Sunday 27 October 2019

Where Portfolio Selection sits

Markowitz  (1952) is in effect a connection made between a piece of new computer science (linear programming and techniques such as simplex, and generally constrained optimisation solutions which arose out of the second world war) and an application in financial theory.  He tells the admirably random story of how he was waiting to see his professor when he struck up a conversation with another guy in the room, waiting to see the same professor, the guy being a broker, who suggested to Markowitz that he should apply his computer science algorithms skill to solving finance problems.

And given this random inspiration, he later finds himself in a library reading a book by John Burr Williams and he has a moment of revelation, namely that when you consider portfolios, the expected return on the portfolio is homogeneously just the weighted average of the expected returns of the component securities and so if this was the only criterion which mattered, your portfolio would just be 100% made up of that single portfolio which had the highest expected return.  You might call this the ancestral 'absolute alpha' strategy.  In knowing this single criterion was silly, he drew upon his liberal arts background, his knowledge of the Merchant of Venice, Act 1 Scene 1, as well as his understanding of game theory, particularly the idea of an iterated game and the principle of diversification, to seek out variance as an operational definition of risk.

He now had two dimensions to optimise, maximise returns whilst simultaneously minimise variance.  And finally, when he looks at how portfolio variance is calculated, he has his second moment of inspiration, since this is not just a naive sum of constituent variances, no, the portfolio variance calculation is a different beast.  This feeling, that the behaviour of the atoms are not of the same quality as the behaviour of the mass, is perhaps also what led John Maynard Keynes to posit a macro-economics which was different in quality to the micro- or classical economics of his education.

With normalised security quantities $x_i$ the portfolio variance is $\sum_i \sum_j x_i x_j \sigma_{i,j}$.

His third great moment was in realising that this was a soluble optimisation program, soluble in the case of two or three securities geometrically, but soluble in the general case with linear programming.  Linear programming also allowed for linear constraints to be added, indeed demanded that some be the case; for example that full investment occur, $\sum_i x_i = 1$, and that you can't short, $\forall i, x_i>0$.

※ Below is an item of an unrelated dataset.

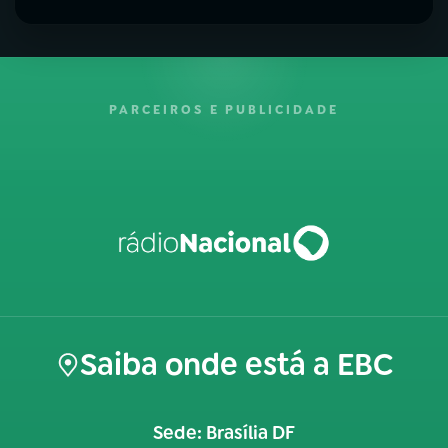
PARCEIROS E PUBLICIDADE
Saiba onde está a EBC
Sede: Brasília DF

However, notice the tension.  We humans often tend to favour one end of the normal distribution over another whereas mathematics doesn't care.  Take the distribution of returns, we cherish, desire even, the right hand side of the returns distribution and fear the left hand side.  So maximising the return on a portfolio makes good sense to us, but variance is not left or right handed.  Minimising variance is minimising the positive semi-variance and minimising the negative semi-variance too.  This is, so to speak, sub-optimal.  We want to avoid downside variance, but we probably feel a lot more positively disposed to upside variance.  Yet the mathematics of variance is side-neutral, yet we plug straight into that maths.